Network benchmark

Sean Hinde sean.hinde@REDACTED
Fri Dec 12 13:37:50 CET 2003


On 12 Dec 2003, at 11:41, Hal Snyder wrote:

> Of course, while Erlang could do session setup and teardown, it is
> much too slow to handle the media streams in VoIP, right? We started
> wondering about this "obvious fact" while Lennart was here this week.
>
> Below is a test program to bite off chunks of data from a file already
> read into memory, format them in RTP packets, and write to UDP as fast
> as possible, to get an upper limit on speed. We ran it on a 2MB or so
> file. Here are the results (destination IP address changed):
>
>> file_to_rtp:send(F,{10,1,1,1},0,40000).
> {read,{ok,<<2024386 bytes>>}}
> {1071,227577,57003}
> {{12,249,8,82},40000,#Port<0.111>,<<2024386 bytes>>,0,0}
> {bytes,2024386,packets,12653}
> elapsed_sec    0.252  bits_per_sec   64171492.9
> ok
>
> Considering that a typical voice channel is 64000 bits/sec, that is
> about 1000 x faster than we need, and close to line speed for the
> 100baseTX interface used.
>
> BTW, the OS is FreeBSD-5.0.
>   CPU: Pentium 4 (1816.18-MHz 686-class CPU)
> ...
>   real memory  = 268419072 (255 MB)
>
> I'd be interested in reports from other platforms, including Sparc and
> Win32. Running the program a second time may be faster due to having
> the file paged in.
>
> Of course, we need to see how many other activities can go on in a
> node when handling RTP - scheduler granularity may be a problem.
>
> <file_to_rtp.erl>

We have a HTTP proxy here which will happily stream 50Mbits/sec through 
the erlang node - all traffic coming in and out of the same 100BaseT 
interface (this was on my 1GHz Powerbook).

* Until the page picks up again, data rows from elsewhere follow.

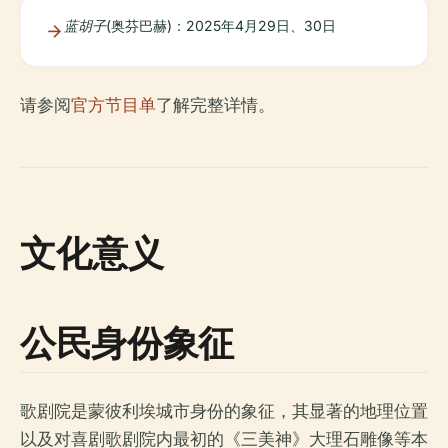
蓝胡子
(奥芬巴赫)：2025年4月29日、30日
请参阅
官方节目单
了解完整详情。
文化意义
公民身份象征
歌剧院是蒙彼利埃城市身份的象征，其显著的地理位置
以及对喜剧歌剧院内最初的《三美神》大理石雕像等本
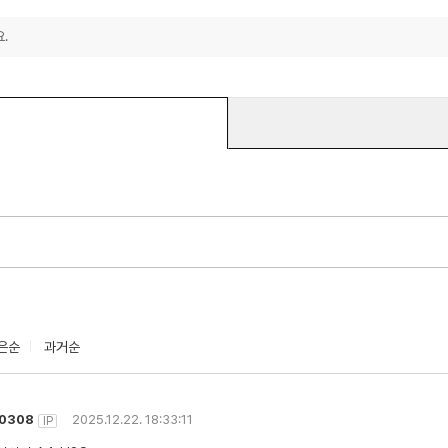
.
은순
과거순
0308
2025.12.22. 18:33:11
IP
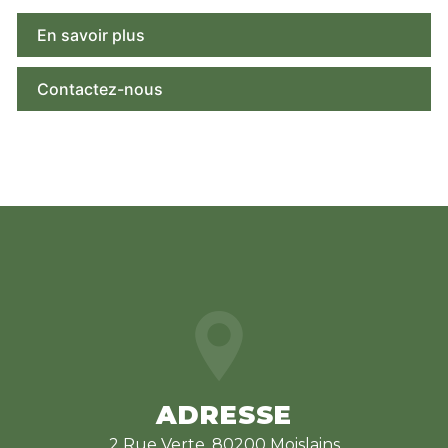
En savoir plus
Contactez-nous
ADRESSE
2 Rue Verte, 80200 Moislains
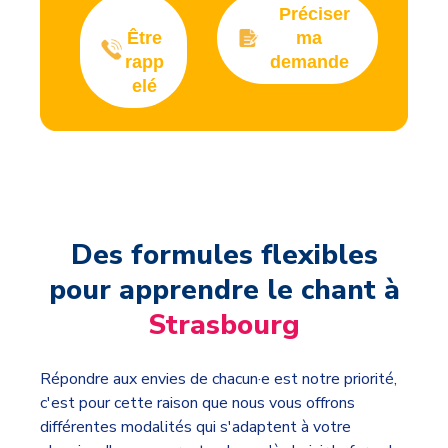
Préciser
Être
ma
rapp
demande
elé
Des formules flexibles
pour apprendre le chant à
Strasbourg
Répondre aux envies de chacun·e est notre priorité,
c'est pour cette raison que nous vous offrons
différentes modalités qui s'adaptent à votre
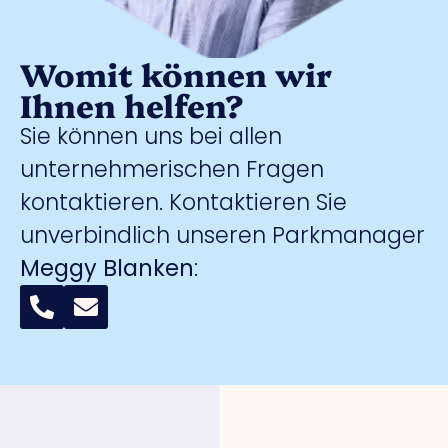
Womit können wir
Ihnen helfen?
Sie können uns bei allen
unternehmerischen Fragen
kontaktieren. Kontaktieren Sie
unverbindlich unseren Parkmanager
Meggy Blanken
:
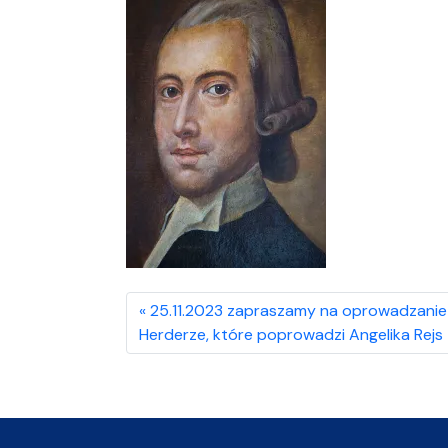
25.11.2023 zapraszamy na oprowadzanie 
Herderze, które poprowadzi Angelika Rejs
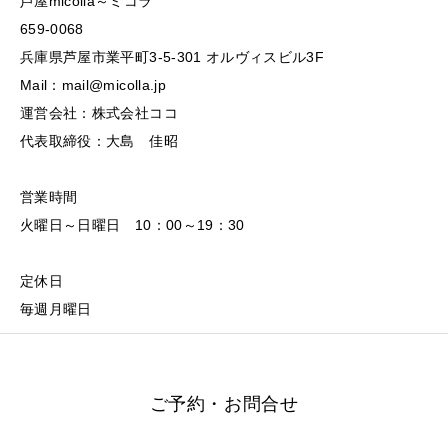
芦屋micolla～ミコラ
659-0068
兵庫県芦屋市業平町3-5-301 オルヴィスビル3F
Mail：mail@micolla.jp
運営会社：株式会社ココ
代表取締役：大島 佳昭
営業時間
火曜日～日曜日 10：00～19：30
定休日
毎週月曜日
ご予約・お問合せ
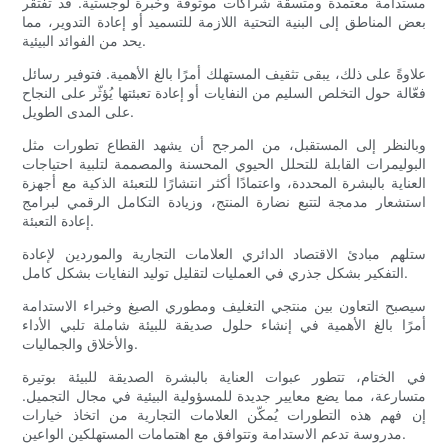
مستدامة معتمدة ومتسقة شراكات موثوقة وخبرة لوجستية. قد تفتقر
بعض المناطق إلى البنية التحتية اللازمة للتسميد أو إعادة التدوير، مما
يحد من الفوائد البيئية.
علاوةً على ذلك، يبقى تثقيف المستهلك أمرًا بالغ الأهمية. فتوفير رسائل
فعّالة حول التخلص السليم من النفايات أو إعادة تعبئتها يُؤثّر على النجاح
على المدى الطويل.
وبالنظر إلى المستقبل، من المرجح أن يشهد القطاع تطورات مثل
البوليمرات القابلة للتحلل الحيوي المحسنة والمصممة لتلبية احتياجات
العناية بالبشرة المحددة، واعتمادًا أكثر انتشارًا للتعبئة الذكية مع أجهزة
استشعار مدمجة لتتبع نضارة المنتج، وزيادة التكامل الرقمي لبرامج
إعادة التعبئة.
ستلهم مبادئ الاقتصاد الدائري العلامات التجارية والموردين لإعادة
التفكير بشكل جذري في العمليات لتقليل توليد النفايات بشكل كامل.
سيصبح التعاون بين منتجي التغليف ومطوري الصيغ وخبراء الاستدامة
أمرًا بالغ الأهمية في إنشاء حلول صديقة للبيئة شاملة تلبي الأداء
والأخلاق والجماليات.
في الختام، تتطور عبوات العناية بالبشرة الصديقة للبيئة بوتيرة
متسارعة، مما يضع معايير جديدة للمسؤولية البيئية في مجال التجميل.
إن فهم هذه التطورات يُمكّن العلامات التجارية من اتخاذ خيارات
مدروسة تدعم الاستدامة وتتوافق مع اهتمامات المستهلكين الواعين.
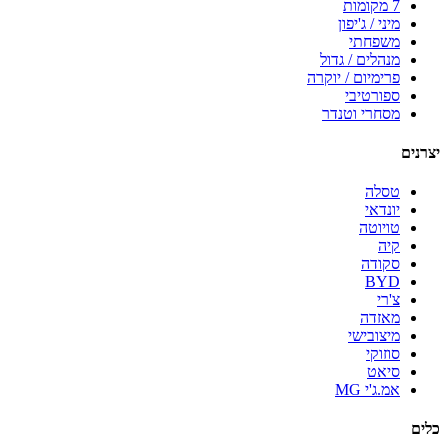
7 מקומות
מיני / ג'יפון
משפחתי
מנהלים / גדול
פרימיום / יוקרה
ספורטיבי
מסחרי וטנדר
יצרנים
טסלה
יונדאי
טויוטה
קיה
סקודה
BYD
צ'רי
מאזדה
מיצובישי
סוזוקי
סיאט
אמ.ג'י MG
כלים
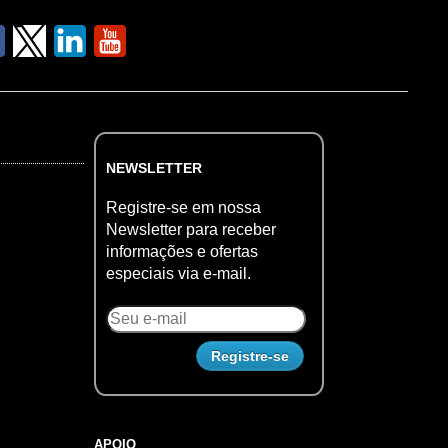
NEWSLETTER
Registre-se em nossa
Newsletter para receber
informações e ofertas
especiais via e-mail.
APOIO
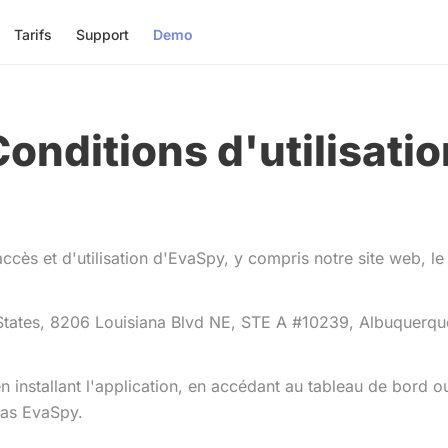
Tarifs
Support
Demo
Conditions d'utilisatio
ccès et d'utilisation d'EvaSpy, y compris notre site web, le 
States, 8206 Louisiana Blvd NE, STE A #10239, Albuquerqu
installant l'application, en accédant au tableau de bord o
 pas EvaSpy.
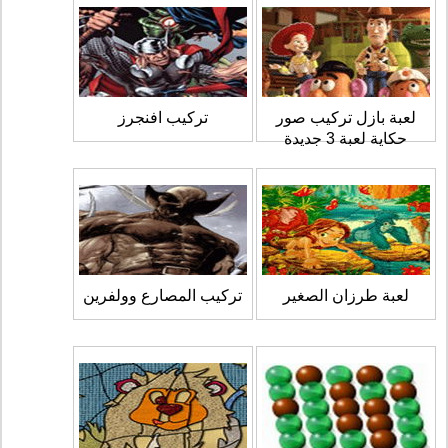
لعبة بازل تركيب صور
تركيب افنجرز
حكاية لعبة 3 جديدة
لعبة طرزان الصغير
تركيب المصارع وولفرين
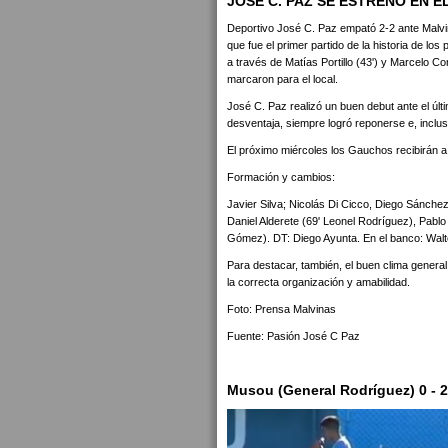
JOSÉ C. PAZ SE ESTRENÓ EN 
Deportivo José C. Paz empató 2-2 ante Malvin
que fue el primer partido de la historia de lo
a través de Matías Portillo (43') y Marcelo C
marcaron para el local.
José C. Paz realizó un buen debut ante el últ
desventaja, siempre logró reponerse e, inclus
El próximo miércoles los Gauchos recibirán 
Formación y cambios:
Javier Silva; Nicolás Di Cicco, Diego Sánch
Daniel Alderete (69' Leonel Rodríguez), Pablo
Gómez). DT: Diego Ayunta. En el banco: Walt
Para destacar, también, el buen clima general
la correcta organización y amabilidad.
Foto: Prensa Malvinas
Fuente: Pasión José C Paz
Musou (General Rodríguez) 0 - 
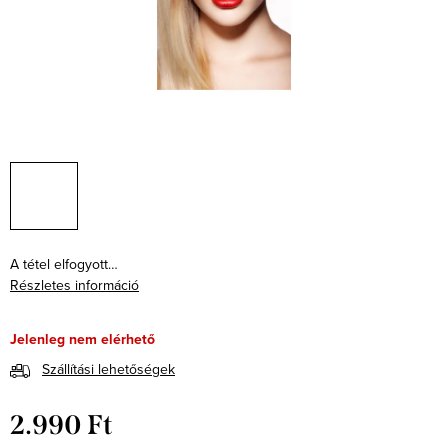
A tétel elfogyott…
Részletes információ
Jelenleg nem elérhető
Szállítási lehetőségek
2.990 Ft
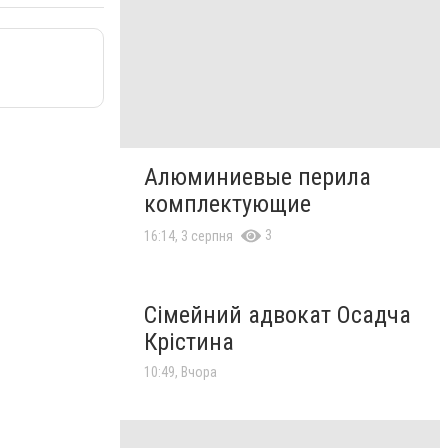
Алюминиевые перила
комплектующие
3
16:14, 3 серпня
Сімейний адвокат Осадча
Крістина
10:49, Вчора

I'd say that this was pretty reasonable. I also tried running this with 
a few hundred clients pulling the same large file from the web server, 
and overall throughput didn't slow down all that much.

What you might need to be careful of in your small benchmark is that 
the inet driver internally queues a certain amount of data so you would 
see the send completed from the Erlang side before the data was 
actually sent out to the network. A larger file would perhaps give a 
better reading.

Recently Luke mentioned doing some profiling of the whole system doing 
something similar - I wonder how he got on - Luke?